The m6A modification is an important modification of RNA, which has received extensive attention. However, it is difficult to quickly and efficiently study the relationship between m6A modification of RNA and diseases by relying on traditional biological experiments. Microarray analysis is a powerful tool that can reveal the differential expression profile of m6A-related RNAs underlying specific phenotypic differences. In addition, bioinformatics analysis methods and computational models could be effective ways to identify potential RNAs functions and RNA–disease associations. This might greatly decrease the time and cost of biological experiments. In our study, microarray analysis was performed, followed by bioinformatics analysis using a computer model. This can help researchers quickly and efficiently identify m6A-related RNAs associated with damage of aorta tissues during sepsis. However, our study has some potential limitations. First, differentially expressed m6A-related RNAs are mainly detected in the aorta tissues. Therefore, it is impossible to distinguish whether these changes occurs in vascular smooth muscle cells or vascular endothelial cells. Second, the sample size of microarray analysis was relatively small. Last, there were variations in differentially m6A methylated lncRNAs and mRNAs detected by microarray and m6A single-base site qPCR, which may be due to the methodological differences.

In conclusion, we detected differential abundance of m6A bases in numerous rat aortic mRNAs and lncRNAs, as well as altered expression of m6A writer proteins, following LPS-induced sepsis. GO and KEGG analyses indicated that the differentially m6A-modified mRNAs were mainly related to ‘complement and coagulation cascades’, ‘TRP channels’, and ‘organic anion transmembrane transporter activity’. In turn, ceRNA network analysis suggested the involvement of lncRNA-XR_343955 in the inflammatory response through regulation of CAM-related pathways.

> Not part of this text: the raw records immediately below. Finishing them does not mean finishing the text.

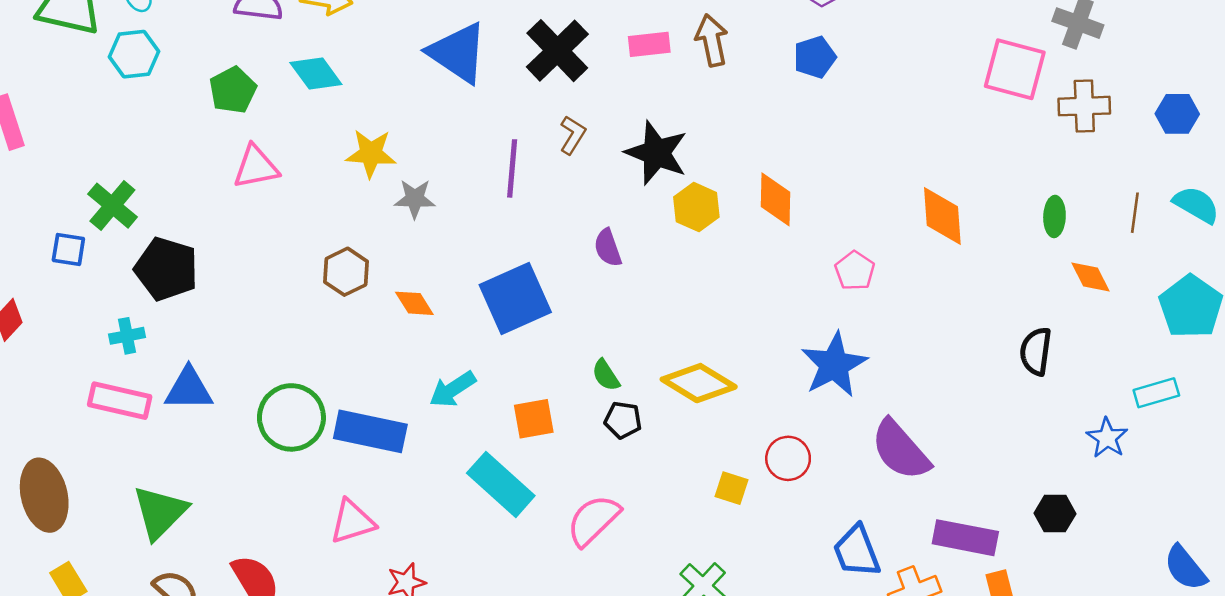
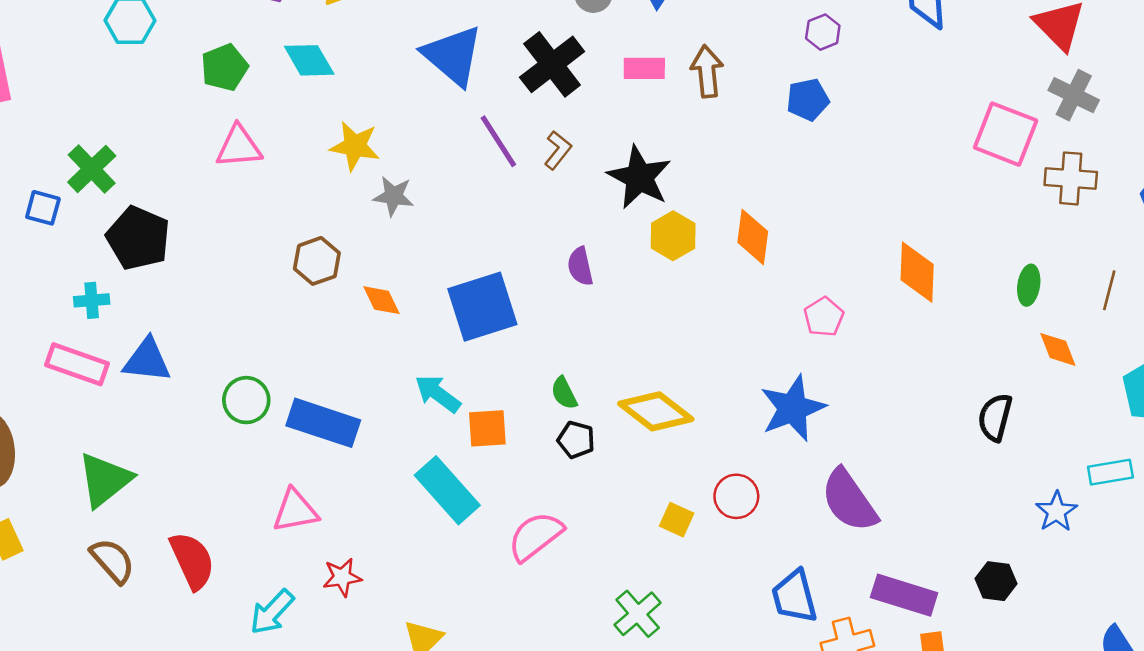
purple line: (512, 168) -> (498, 141), moved, turned -44
cyan arrow: (453, 389) -> (438, 394), moved, turned 63
green circle: (291, 417) -> (246, 400), size x0.7

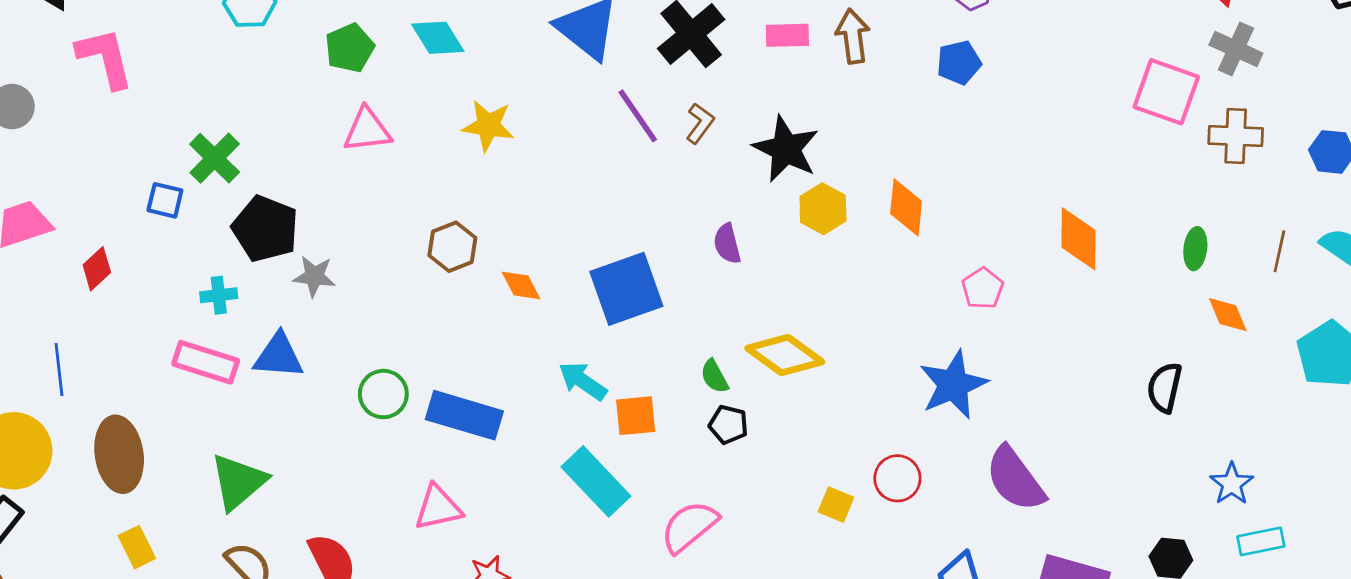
gray star: (394, 196) -> (314, 276), moved
yellow diamond: (656, 411) -> (785, 355), moved
cyan rectangle: (1110, 472) -> (1261, 541), moved

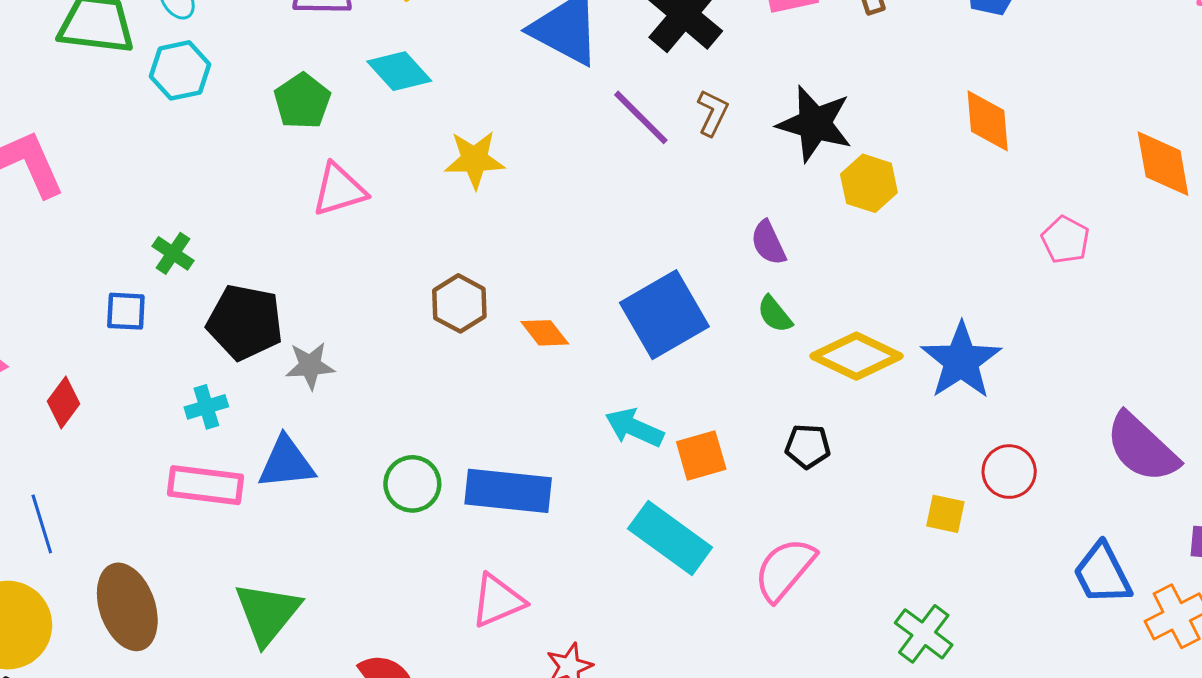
green cross: (215, 158) -> (173, 253), size x0.7
orange diamond: (906, 207) -> (988, 121), moved
green semicircle: (714, 376) -> (775, 314), moved
blue star: (953, 385) -> (961, 361), moved

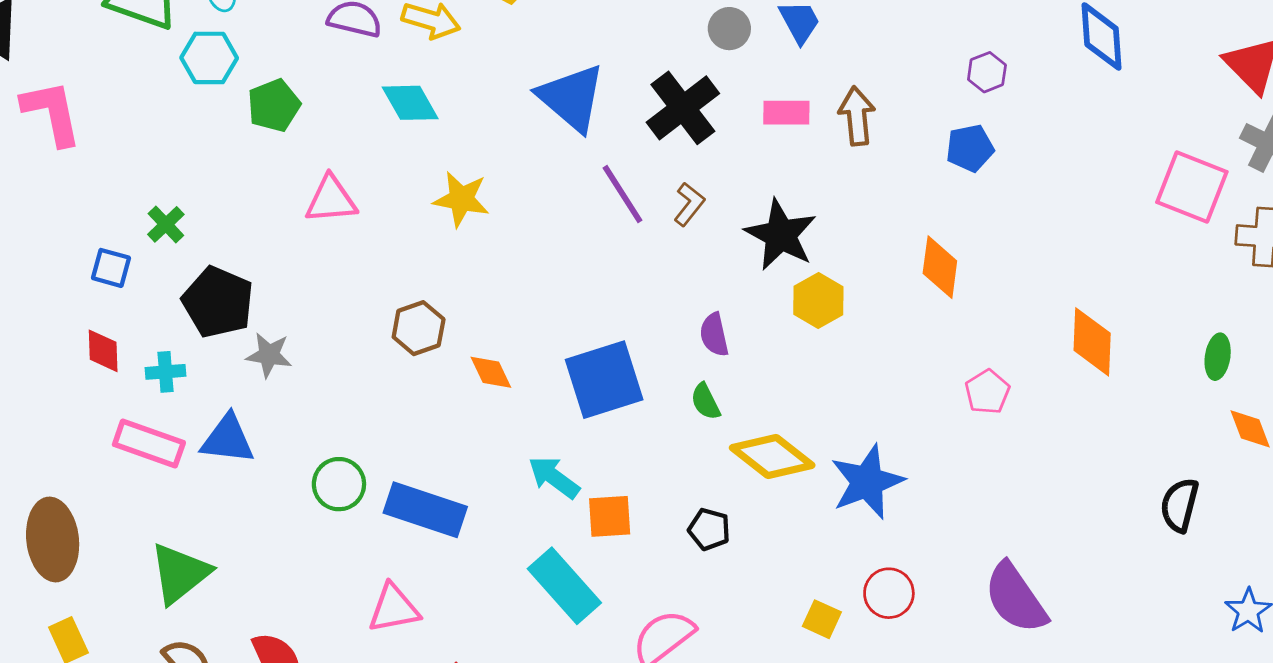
green pentagon: (302, 101) -> (274, 105), moved
red diamond: (63, 403) -> (103, 351), moved, turned -51

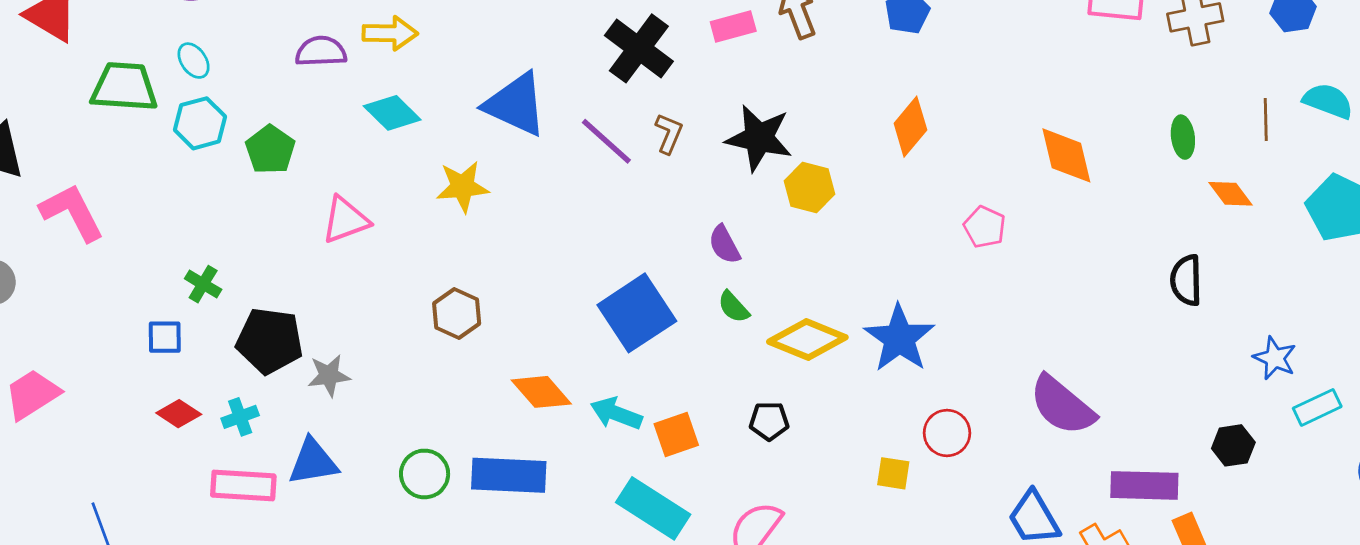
blue triangle: (571, 98) -> (516, 104), moved
orange diamond: (940, 267) -> (910, 127), turned 48
red diamond: (103, 351) -> (179, 414), turned -39
orange diamond: (491, 372) -> (541, 392), moved, size x1.4

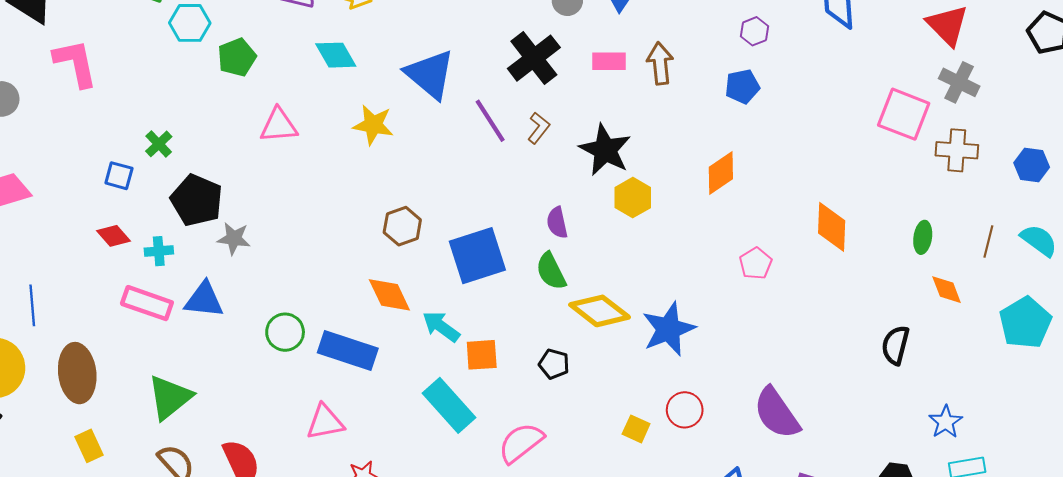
green semicircle: (733, 307) -> (551, 271), size x1.4
brown hexagon: (457, 313) -> (402, 226), moved

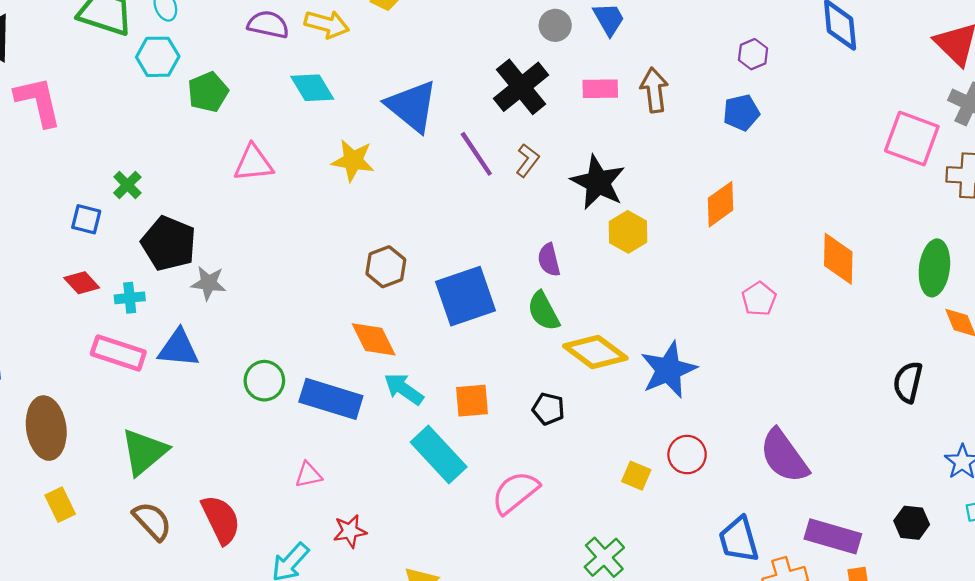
green ellipse: (923, 237) -> (934, 268), size x1.6
cyan arrow: (441, 327) -> (404, 389), moved
pink triangle: (325, 422) -> (308, 475), size x0.7

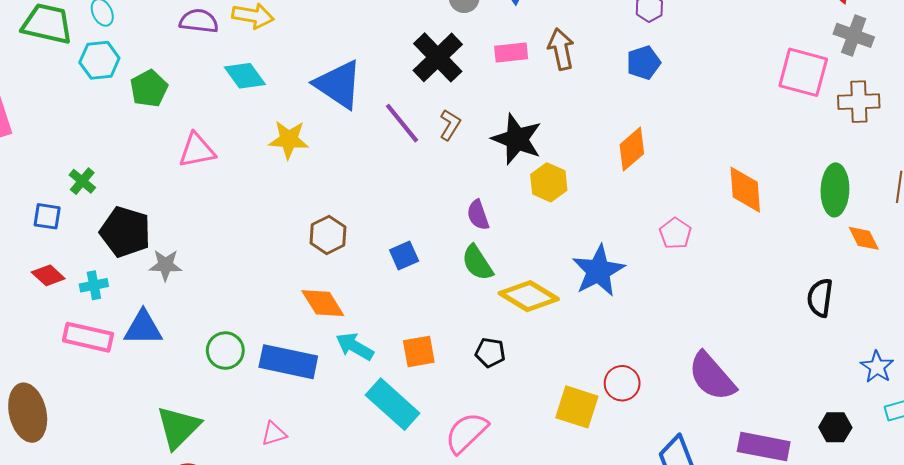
blue square: (466, 296) -> (404, 256), size x0.5
blue star: (669, 370) -> (598, 271), moved
green triangle: (144, 452) -> (178, 427), moved
yellow square: (636, 476) -> (577, 407), size x1.6

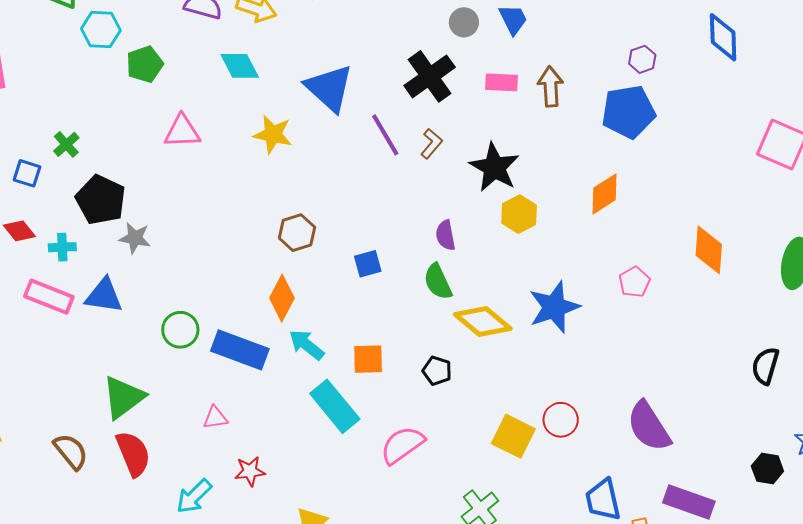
blue pentagon: (643, 63) -> (628, 112), size x1.6
orange diamond: (323, 303) -> (282, 298), turned 51
black hexagon: (835, 427) -> (767, 469), moved

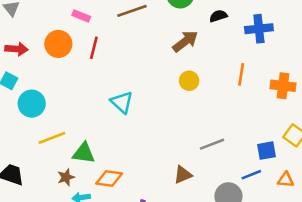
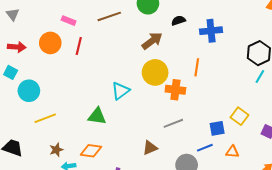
yellow circle: (189, 81) -> (155, 72), size x1.6
orange cross: (283, 86) -> (175, 90), moved
cyan triangle: (122, 102) -> (120, 91), moved, turned 42
green triangle: (84, 153) -> (97, 116), moved

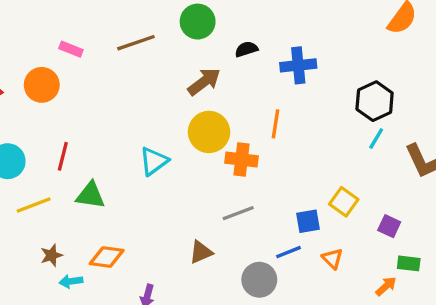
red line: (79, 46) -> (63, 156), moved
green triangle: (97, 116) -> (90, 195), moved
orange triangle: (232, 152) -> (332, 259), turned 40

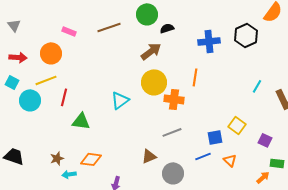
black semicircle: (246, 49) -> (167, 28), moved
black hexagon: (375, 101) -> (246, 35), moved
yellow line: (34, 205) -> (46, 80), moved
gray circle: (259, 280) -> (173, 173), moved

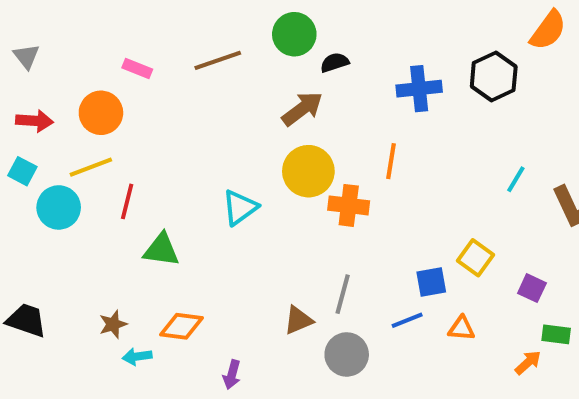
gray line: (172, 132) -> (343, 294), moved, turned -54
orange triangle: (230, 160) -> (461, 328), turned -40

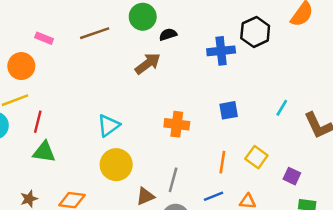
black hexagon: (494, 77) -> (255, 32), moved
orange line: (391, 161) -> (222, 162), moved
yellow circle: (308, 171) -> (116, 165), moved
green triangle: (161, 250) -> (44, 152), moved
blue square: (431, 282) -> (229, 110), moved

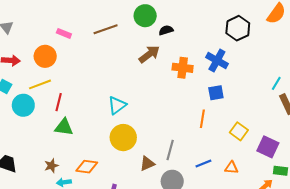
blue cross: (221, 51) -> (217, 60), moved, turned 35
cyan line: (282, 108) -> (276, 83), moved
orange cross: (177, 124) -> (183, 68), moved
orange line: (222, 162) -> (202, 119), moved
purple square: (292, 176) -> (268, 147), size x1.5

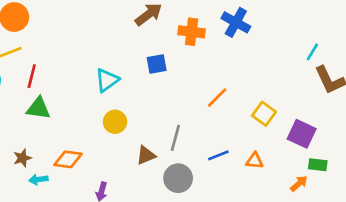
blue square: (216, 93) -> (157, 64), moved
orange line: (202, 119) -> (217, 98), turned 36
yellow circle: (123, 138) -> (115, 122), size x0.7

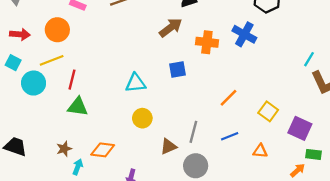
cyan triangle: (107, 80) -> (136, 83), turned 30
blue line: (218, 155) -> (230, 136), moved
cyan arrow: (38, 180) -> (78, 167), turned 119

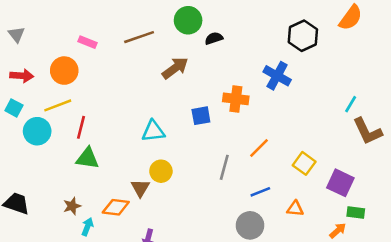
brown arrow: (171, 27) -> (175, 68), moved
orange cross: (207, 42) -> (236, 99), moved
gray line: (193, 132) -> (224, 167), moved
brown triangle: (168, 146) -> (140, 188), moved, turned -36
gray circle: (196, 166) -> (250, 225), moved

These findings suggest that therapeutic modulation of the cellular m6A machinery may be valuable to treat coagulation defects, attenuate inflammatory responses, and preserve vascular integrity in the setting of sepsis.

Materials and Methods

Animals

Eight-week-old male Wistar rats (250–350 g) were purchased from Charles River Laboratories (Beijing, China). Experimental procedures involving the use of animals complied with both ARRIVE guidelines (Consort Group, 2010) as well as with relevant national laws on animal protection, and the protocol was approved by the Ethics Committee on Animal Research at Peking University Health Science Center (Ethics No. LA2020343). Following adaptation to standard laboratory conditions for one week, the experimental rats were randomly allocated to one of two groups: the LPS-induced sepsis group (n = 4) received an intraperitoneal injection of 10 mg/kg LPS (Escherichia coli 055:B5; Sigma-Aldrich, USA; 5 mg of LPS dissolved in 1 mL of 0.9% saline); the control group (n = 4) was intraperitoneally injected with 0.9% saline (2 ml/kg). MAP was noninvasively measured 24 h after the LPS/saline injection. The aortic tissue (n = 4/group) were carefully removed from the anaesthetized rats, immediately frozen in liquid nitrogen and stored at -80° C until analysis.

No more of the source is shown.